II-VERGİ USUL KANUNU’NA GÖRE BORÇLARIN DEĞERLEMESİ
VUK’nun 285’inci maddesine göre (5228 Sayılı Kanunun 59/1-c maddesiyle değişen ibare, Yürürlük: 31.07.2004) borçlar mukayyet değerleriyle değerlenir. Mevduat veya kredi sözleşmelerine müstenit borçlar değerleme gününe kadar hesaplanacak faizleriyle birlikte dikkate alınır. Fakat, 31.07.2004 tarihinde yürürlüğe giren 5228 sayılı Kanun’dan önce, aynı madde sadece borçların mukayyet değerleneceğini hüküm altında bulunduruyordu. Bir başka ifadeyle, mevduat veya kredi sözleşmelerinden doğan borçlar dolayısıyla değerleme gününe kadar tahakkuk eden faizlerin nasıl bir işleme tabi tutulacağı konusunda bazı görüş sahiplerine göre VUK’nunda boşluk bulunmaktaydı.
VUK’nun 287’inci maddesinde ise pasif geçici hesap kıymetlerinin değerlemeleri hakkında hüküm bulunmaktadır. Sözkonusu kanun hükmüne göre, gelecek hesap dönemlerine ait olarak peşin tahsil olunan hasılat ile cari hesap dönemine ait olup henüz ödenmemiş olan giderler mukayyet değerleri üzerinden pasifleştirilmek suretiyle değerlenir. Kanun hükmünden de anlaşılacağı üzere, ticari ya da kurum kazancının tespitinde geçerli tahakkuk esasının bir parçası olan bu değerleme hükmüne göre, cari hesap dönemine ilişkin olarak henüz ödenmemiş fakat tahakkuk etmiş bulunan giderlerin mukayyet değerle değerlenmesi gerekmektedir. Dikkat edileceği üzere 5228 sayılı Kanun öncesinde, VUK’nun değerleme hükümleri çerçevesinde, borçlar ve bu borçların ferisi niteliğindeki faizlerin değerlenmesine ilişkin olarak farklı iki durum ortaya çıkmaktadır. VUK’nun 285’inci maddesi borçların değerlenmesini esas almakta, 287’ci maddesi ise bu borçlara ilişkin olarak doğan ve işletme için bir borç niteliğinde olup, ödeme tarihi henüz gelmemiş fakat tahakkuk etmiş faizlerin değerlemelerini esas almaktadır.

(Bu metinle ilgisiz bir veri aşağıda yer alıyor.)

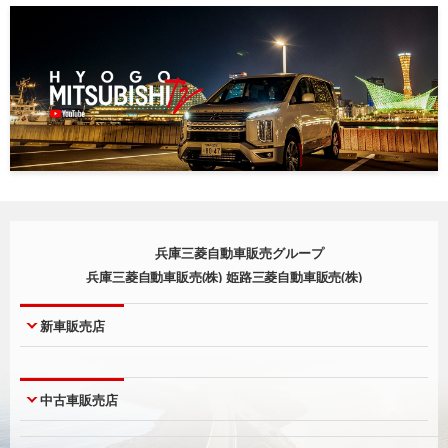
兵庫三菱自動車販売グループ
兵庫三菱自動車販売(株) 姫路三菱自動車販売(株)
新車販売店
神戸本店
西宮店
中古車販売店
神戸北町店
尼崎店
西脇店
明石店
UCAR神戸本店
UCARジェームス山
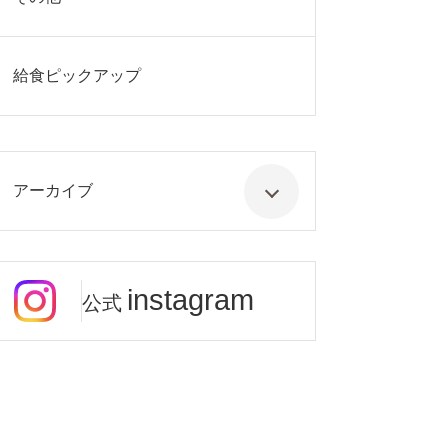
給食ピックアップ
アーカイブ
instagram
公式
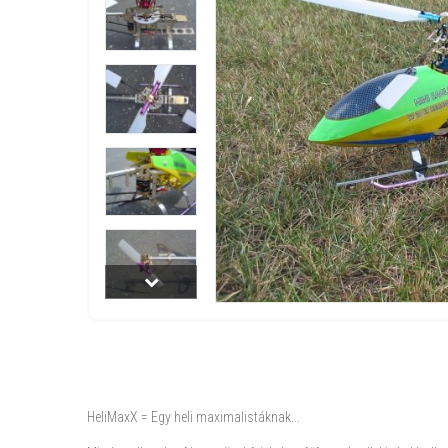
HeliMaxX = Egy heli maximalistáknak...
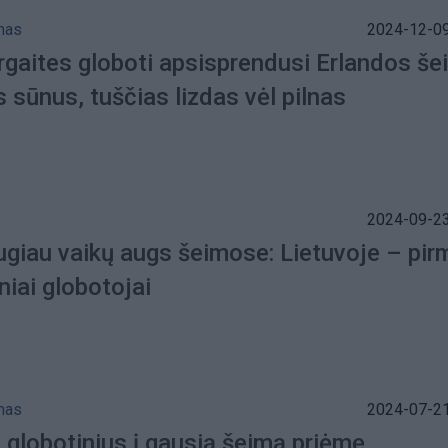
mas
2024-12-09
rgaites globoti apsisprendusi Erlandos še
s sūnus, tuščias lizdas vėl pilnas
2024-09-23
giau vaikų augs šeimose: Lietuvoje – pirm
niai globotojai
mas
2024-07-21
 globotinius į gausią šeimą priėmę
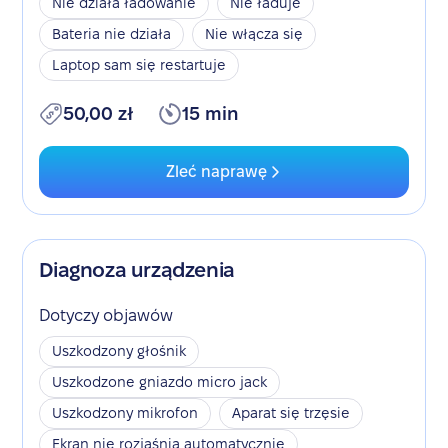
Nie działa ładowanie
Nie ładuje
Bateria nie działa
Nie włącza się
Laptop sam się restartuje
50,00 zł
15 min
Zleć naprawę
Diagnoza urządzenia
Dotyczy objawów
Uszkodzony głośnik
Uszkodzone gniazdo micro jack
Uszkodzony mikrofon
Aparat się trzęsie
Ekran nie rozjaśnia automatycznie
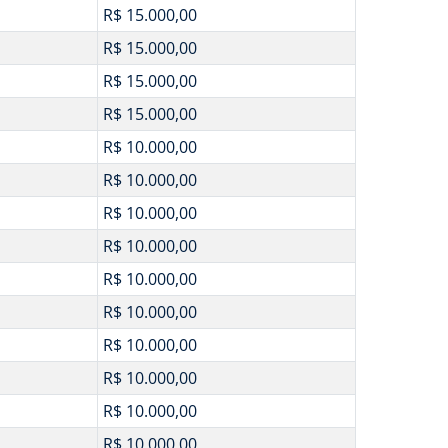
R$ 15.000,00
R$ 15.000,00
R$ 15.000,00
R$ 15.000,00
R$ 10.000,00
R$ 10.000,00
R$ 10.000,00
R$ 10.000,00
R$ 10.000,00
R$ 10.000,00
R$ 10.000,00
R$ 10.000,00
R$ 10.000,00
R$ 10.000,00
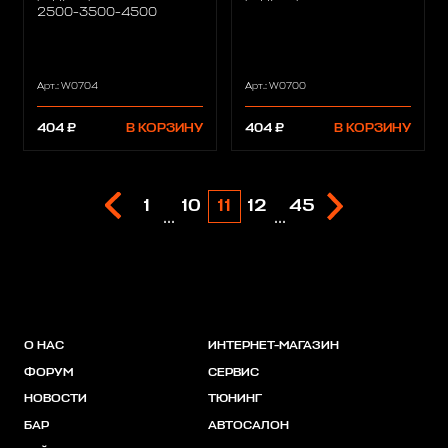
2500-3500-4500
Арт.: W0704
Арт.: W0700
404 ₽
В КОРЗИНУ
404 ₽
В КОРЗИНУ
1
10
11
12
45
...
...
О НАС
ИНТЕРНЕТ-МАГАЗИН
ФОРУМ
СЕРВИС
НОВОСТИ
ТЮНИНГ
БАР
АВТОСАЛОН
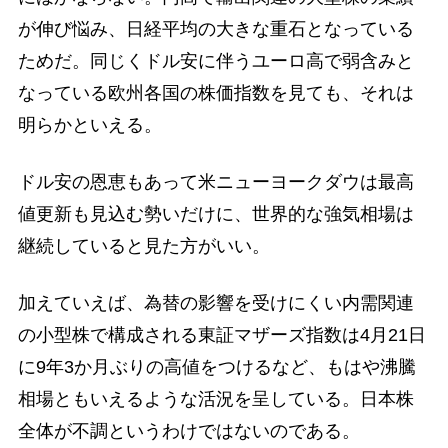
が伸び悩み、日経平均の大きな重石となっている
ためだ。同じくドル安に伴うユーロ高で弱含みと
なっている欧州各国の株価指数を見ても、それは
明らかといえる。
ドル安の恩恵もあって米ニューヨークダウは最高
値更新も見込む勢いだけに、世界的な強気相場は
継続していると見た方がいい。
加えていえば、為替の影響を受けにくい内需関連
の小型株で構成される東証マザーズ指数は4月21日
に9年3か月ぶりの高値をつけるなど、もはや沸騰
相場ともいえるような活況を呈している。日本株
全体が不調というわけではないのである。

Bilindiği üzere muhasebe tekniği de, vergi kanunları da işletmelerin sınırsız ömre sahip olduğunu varsayar. Vergi kanunlarında açıkça yazılı olmayan bu varsayım, “işletmelerin sürekliliği ilkesi” ile adlandırılır. Sınırsız ömre sahip işletmelerin faaliyet sonuçlarının görülebilmesi, mukayese edilebilmesi, kâr dağıtımı ve vergileme işlemlerinin yapılabilmesi için işletmenin ömrünün bölümlere ayrılmasını zorunludur. Vergi hukukunda “dönemsellik” diye adlandırılan bu ilke, süreklilik ilkesini tamamlayıcı, hatta onun kaçınılmaz sonucudur.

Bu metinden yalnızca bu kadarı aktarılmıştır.